What about the speed of an electron? How fast does it go?

The speed of an electron depends on several factors, such as its energy level, its electric field, its magnetic field, and its interaction with other particles. There is no simple answer to this question, but I can give you some examples.

One example is the speed of an electron in an atom. An atom consists of a nucleus surrounded by electrons orbiting around it in different shells or levels. Each level has a certain energy associated with it. The higher the energy level, the faster the electron moves. The lowest energy level, called the ground state, has an electron speed of about 2,200 kilometers per second. That's about 7,000 times faster than a car on a highway.

The highest energy level, called the ionization energy, is the energy required to remove an electron from the atom completely. This depends on the type of atom, but for hydrogen, the simplest atom, it is about 13.6 electron volts. This corresponds to an electron speed of about 3,600 kilometers per second. That's about 11,000 times faster than a car on a highway.

What if the electron is not in an atom? What if it's free?

Another example is the speed of an electron in a vacuum. A vacuum is a space with no matter or radiation in it. In a vacuum, an electron can move at any speed, depending on its energy. The higher the energy, the faster it moves. But there is a limit to how fast it can go. It can never exceed the speed of light in a vacuum, which is about 300,000 kilometers per second. That's about 1 billion times faster than a car on a highway.

How can an electron have any energy in a vacuum? Where does it come from?

One way to give an electron energy in a vacuum is to accelerate it with an electric field. An electric field is a force that acts on charged particles, like electrons and protons. By applying a voltage difference between two points in a vacuum, we can create an electric field that pushes or pulls the electrons towards one point or another. The greater the voltage difference, the greater the electric field, and the greater the acceleration of the electrons.

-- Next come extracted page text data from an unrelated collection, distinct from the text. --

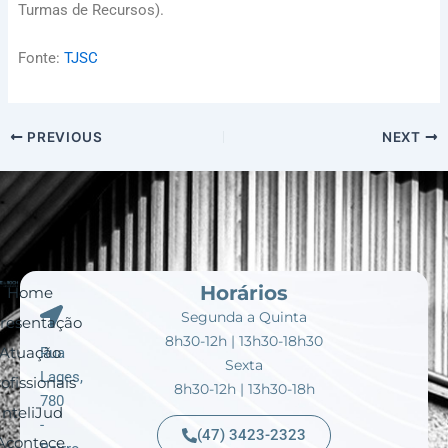
Turmas de Recursos).
Fonte:
TJSC
PREVIOUS
NEXT
Horários
Home
Segunda a Quinta
resentação
8h30-12h | 13h30-18h30
Atuação
Rua
Sexta
Lages,
ofissionais
8h30-12h | 13h30-18h
780
InteliJud
-
(47) 3423-2323
Acontece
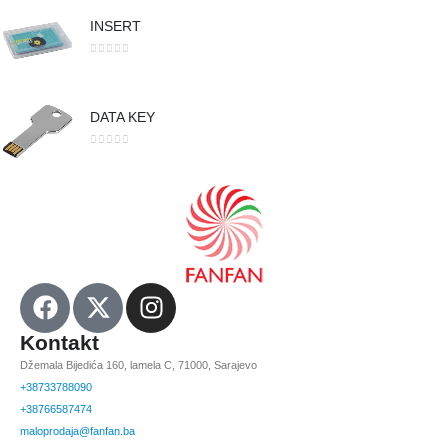
INSERT
0
out of 5
DATA KEY
0
out of 5
Kontakt
Džemala Bijedića 160, lamela C, 71000, Sarajevo
+38733788090
+38766587474
maloprodaja@fanfan.ba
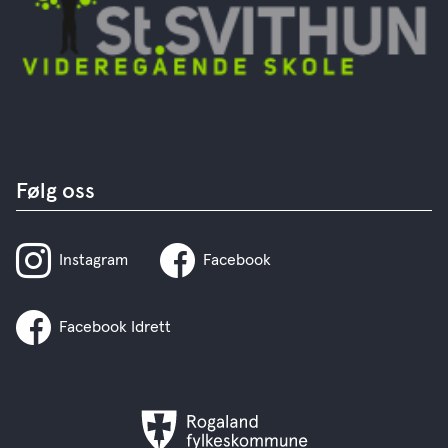
Følg oss
Instagram
Facebook
Facebook Idrett
Rogaland
fylkeskommune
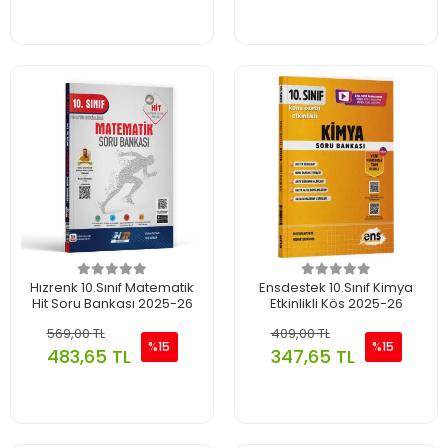
Hızrenk 10.Sınıf Matematik
Ensdestek 10.Sınıf Kimya
Hit Soru Bankası 2025-26
Etkinlikli Kös 2025-26
569,00 TL
409,00 TL
%15
%15
483,65 TL
347,65 TL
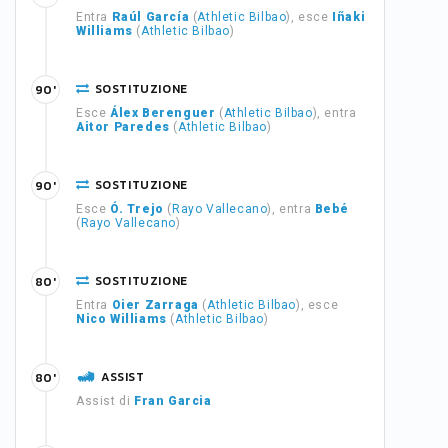
Entra
Raúl García
(
Athletic Bilbao
), esce
Iñaki
Williams
(
Athletic Bilbao
)
SOSTITUZIONE
90'
Esce
Álex Berenguer
(
Athletic Bilbao
), entra
Aitor Paredes
(
Athletic Bilbao
)
SOSTITUZIONE
90'
Esce
Ó. Trejo
(
Rayo Vallecano
), entra
Bebé
(
Rayo Vallecano
)
SOSTITUZIONE
80'
Entra
Oier Zarraga
(
Athletic Bilbao
), esce
Nico Williams
(
Athletic Bilbao
)
ASSIST
80'
Assist di
Fran Garcia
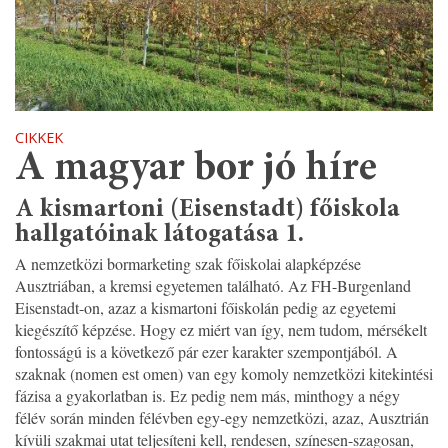
CIKKEK
A magyar bor jó híre
A kismartoni (Eisenstadt) főiskola
hallgatóinak látogatása 1.
A nemzetközi bormarketing szak főiskolai alapképzése
Ausztriában, a kremsi egyetemen található. Az FH-Burgenland
Eisenstadt-on, azaz a kismartoni főiskolán pedig az egyetemi
kiegészítő képzése. Hogy ez miért van így, nem tudom, mérsékelt
fontosságú is a következő pár ezer karakter szempontjából. A
szaknak (nomen est omen) van egy komoly nemzetközi kitekintési
fázisa a gyakorlatban is. Ez pedig nem más, minthogy a négy
félév során minden félévben egy-egy nemzetközi, azaz, Ausztrián
kívüli szakmai utat teljesíteni kell, rendesen, színesen-szagosan,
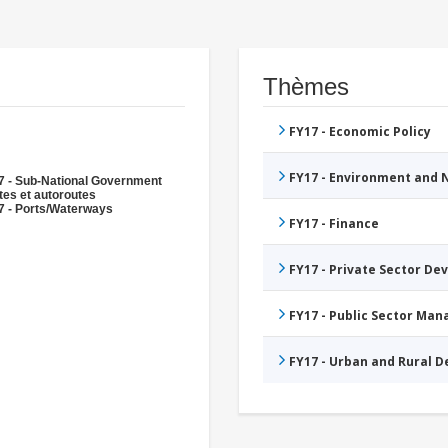
Thèmes
FY17 - Economic Policy
FY17 - Environment and
7 - Sub-National Government
es et autoroutes
7 - Ports/Waterways
FY17 - Finance
FY17 - Private Sector D
FY17 - Public Sector Ma
FY17 - Urban and Rural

For example, in a cathode ray tube, which is an old type of television or computer monitor, electrons are emitted from a metal filament and accelerated by a high voltage towards a phosphor screen. The electrons hit the screen and produce light and images. The voltage applied to the cathode ray tube can be up to 30 kilovolts, which gives the electrons an energy of about 30 kiloelectron volts. This corresponds to an electron speed of about 280,000 kilometers per second. That's about 93% of the speed of light in a vacuum.

You can apply more voltage and give them more energy, but you can't make them go faster than the speed of light in a vacuum. That's because as they approach the speed of light, their mass increases and their length contracts according to Einstein's theory of relativity. This makes them harder to accelerate and requires more energy to do so. As they get closer and closer to the speed of light, their mass approaches infinity and their length approaches zero. To reach the speed of light exactly, they would need infinite energy and have zero length. This is impossible.

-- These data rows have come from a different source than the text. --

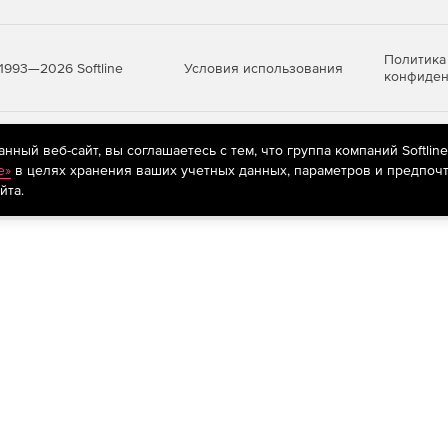
Политика
Условия использования
1993—2026 Softline
конфиден
яются
рекомендательные технологии
(информационные технологии п
ный веб-сайт, вы соглашаетесь с тем, что группа компаний Softlin
предпочтениям пользователей сети «Интернет», находящихся на те
e»
в целях хранения ваших учетных данных, параметров и предпочт
йта.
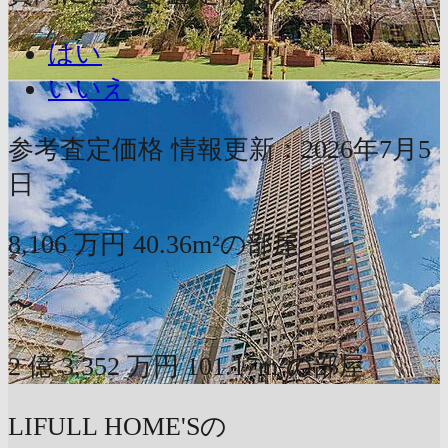
はい
いいえ
参考査定価格
情報更新：2026年7月5
日
8,106
万円
40.36m²の部屋
〜
2
億
3,352
万円
101.17m²の部屋
LIFULL HOME'Sの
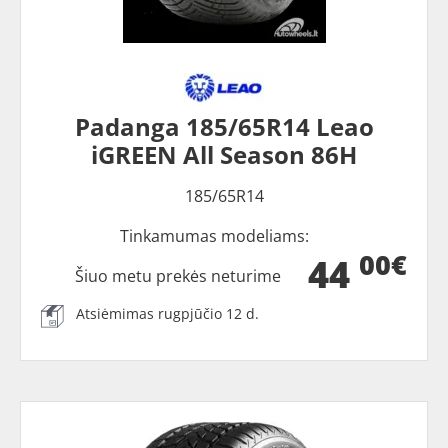
Padanga 185/65R14 Leao
iGREEN All Season 86H
185/65R14
Tinkamumas modeliams:
00€
44
Šiuo metu prekės neturime
Atsiėmimas rugpjūčio 12 d.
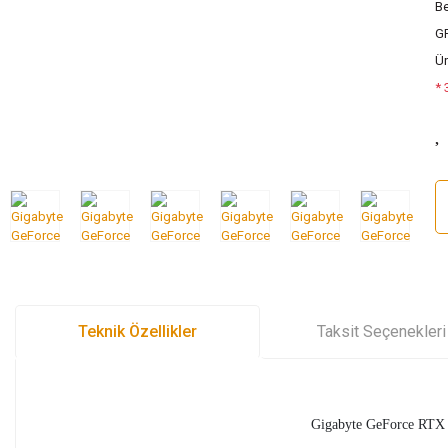
Be
G
Ür
* 
Teknik Özellikler
Taksit Seçenekleri
Gigabyte GeForce RTX 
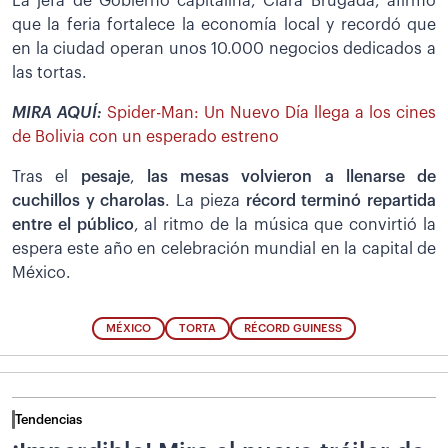
La jefa de Gobierno capitalina, Clara Brugada, afirmó
que la feria fortalece la economía local y recordó que
en la ciudad operan unos 10.000 negocios dedicados a
las tortas.
MIRA AQUÍ:
Spider-Man: Un Nuevo Día llega a los cines
de Bolivia con un esperado estreno
Tras el
pesaje
,
las mesas volvieron a llenarse de
cuchillos y charolas
. La pieza
récord terminó repartida
entre el público
, al ritmo de la música que convirtió la
espera este año en celebración mundial en la capital de
México.
MÉXICO
TORTA
RÉCORD GUINESS
Tendencias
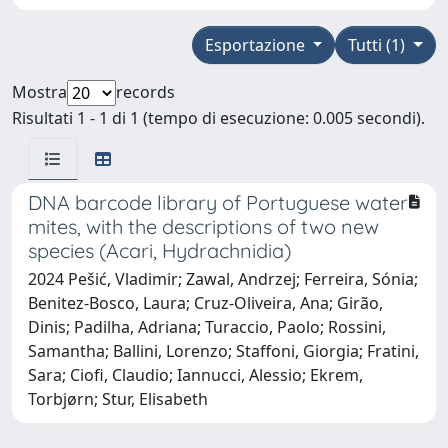
Esportazione
Tutti (1)
Mostra
records
Risultati 1 - 1 di 1 (tempo di esecuzione: 0.005 secondi).
DNA barcode library of Portuguese water
mites, with the descriptions of two new
species (Acari, Hydrachnidia)
2024 Pešić, Vladimir; Zawal, Andrzej; Ferreira, Sónia;
Benitez-Bosco, Laura; Cruz-Oliveira, Ana; Girão,
Dinis; Padilha, Adriana; Turaccio, Paolo; Rossini,
Samantha; Ballini, Lorenzo; Staffoni, Giorgia; Fratini,
Sara; Ciofi, Claudio; Iannucci, Alessio; Ekrem,
Torbjørn; Stur, Elisabeth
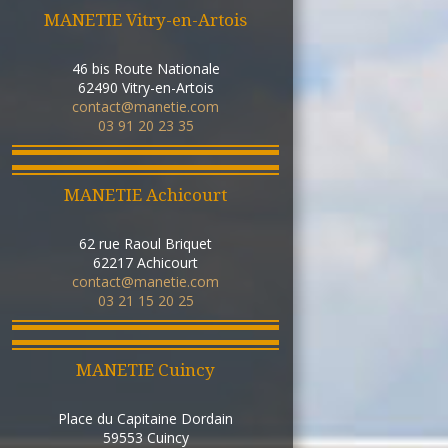
MANETIE Vitry-en-Artois
46 bis Route Nationale
62490
Vitry-en-Artois
contact@manetie.com
03 91 20 23 35
MANETIE Achicourt
62 rue Raoul Briquet
62217
Achicourt
contact@manetie.com
03 21 15 20 25
MANETIE Cuincy
Place du Capitaine Dordain
59553
Cuincy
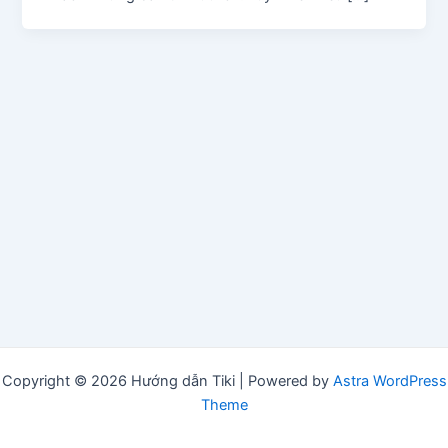
Copyright © 2026 Hướng dẫn Tiki | Powered by
Astra WordPress
Theme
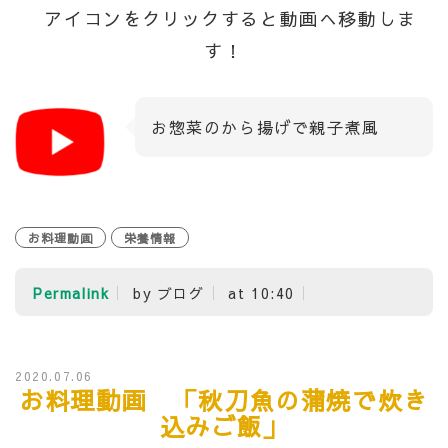
アイコンをクリックすると動画へ移動しま
す！
お惣菜のから揚げで親子煮風
お料理動画
栄養情報
Permalink
by ブログ
at 10:40
2020.07.06
お料理動画 「秋刀魚の蒲焼で炊き
込みご飯」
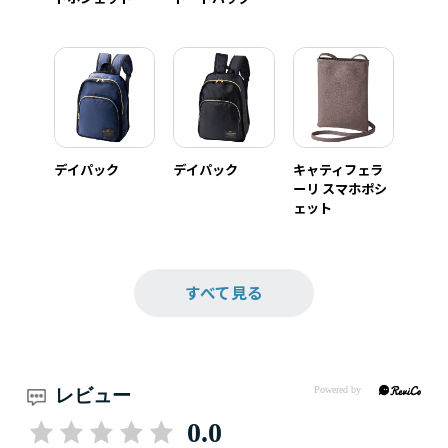
デイパック
デイパック
キャティフェラ
ーリ スマホポシ
ェット
すべて見る
レビュー
0.0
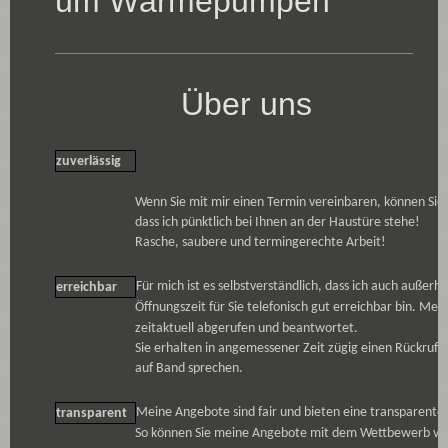
um Wärmepumpen
Über uns
zuverlässig
Wenn Sie mit mir einen Termin vereinbaren, können Sie s
dass ich pünktlich bei Ihnen an der Haustüre stehe!
Rasche, saubere und termingerechte Arbeit!
Für mich ist es selbstverständlich, dass ich auch außerha
erreichbar
Öffnungszeit für Sie telefonisch gut erreichbar bin. Me
zeitaktuell abgerufen und beantwortet.
Sie erhalten in angemessener Zeit zügig einen Rückruf,
auf Band sprechen.
Meine Angebote sind fair und bieten eine transparente 
transparent
So können Sie meine Angebote mit dem Wettbewerb ver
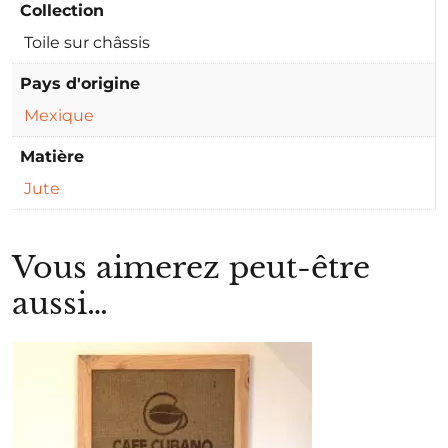
Collection
Toile sur châssis
Pays d'origine
Mexique
Matière
Jute
Vous aimerez peut-être
aussi…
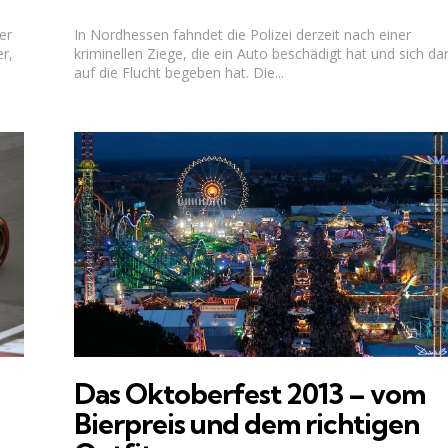
er
In Nordhessen fahndet die Polizei derzeit nach einer
r,
kriminellen Ziege, die ein Auto beschädigt hat und sich da
auf die Flucht begeben hat. Die...
Das Oktoberfest 2013 – vom
Bierpreis und dem richtigen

Nothing with mass can go faster than the speed of light in a vacuum. But there are some things that have no mass, like photons or light particles. They always travel at the speed of light in a vacuum, regardless of their energy or frequency or wavelength or color. Photons are faster than electrons in a vacuum. But not necessarily in other media, like air or water or glass. In these media, photons slow down due to their interaction with atoms and molecules. Electrons can also slow down due to their interaction with atoms and molecules or other electrons or magnetic fields or radiation.

Who wins in a race between photons and electrons?

It depends on where they are racing and how they are racing and what kind of photons and electrons they are racing with. There is no simple answer to this question either.